I was watching the Eurosport coverage live on Monday when the tragic events unfolded. I instantly recalled the memory of the day I skipped a day of school with my Dad to watch the queen stage of the 1995 Tour de France.

The events of that day are also burned deeply into my conscious; I was 15 and clearly remember the awful silence that preceded David Duffield’s announcement, some hours after the crash, that Fabio Casartelli had been pronounced dead.

That sudden silence on the TV, probably while the distressed commentator has to try to work out just what he is hearing down his headphones, has a sound like the moment that fire starts to steal oxygen, a split second of nothing - before the roar of flames.

As a kid, I had no experience of what was going on. There was a total detachment from what was happening. These were grown men, from lands overseas, doing something that was so far removed from anything in my young life. I understood it was an awful day, but that was all.

On Monday - sat on my couch as a 29-year-old man - I was chilled to hear that same silence. These days there exists no longer the barriers of age, distance and impossibility to keep me from feeling the impact of what was unfolding on the television.

Racing, although at a much lower level, is exactly how I make my living, my friends and acquaintances are now in the very race I was tuned to, and what’s more most of these guys are even younger than me.

It puts it all into context and it becomes an overpowering thought. One can only imagine the thoughts running through the riders still in the race, riding the same roads with the same risks. These are the days when you think of every single near miss; every time you walked away thinking things could have been so much worse.
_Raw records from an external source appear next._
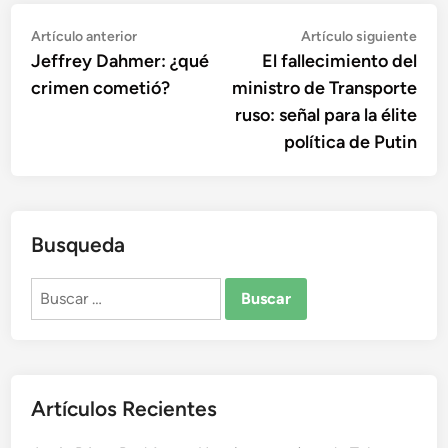
Navegación
Artículo
Artí
Artículo anterior
Artículo siguiente
anterior:
sigu
Jeffrey Dahmer: ¿qué
El fallecimiento del
de
crimen cometió?
ministro de Transporte
entradas
ruso: señal para la élite
política de Putin
Busqueda
Buscar:
Artículos Recientes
Sadly things don’t get much worse than this, these incidents that punctuate the sport ever so occasionally are a shocking reminder of the risks taken by professional bike riders.

The continuation of the Giro is oddly the only redemptive outcome here. A metaphor if one was needed for the realisation that life might be no way to treat an animal on occasion, but the only way to deal with it is continuing onwards as best you can.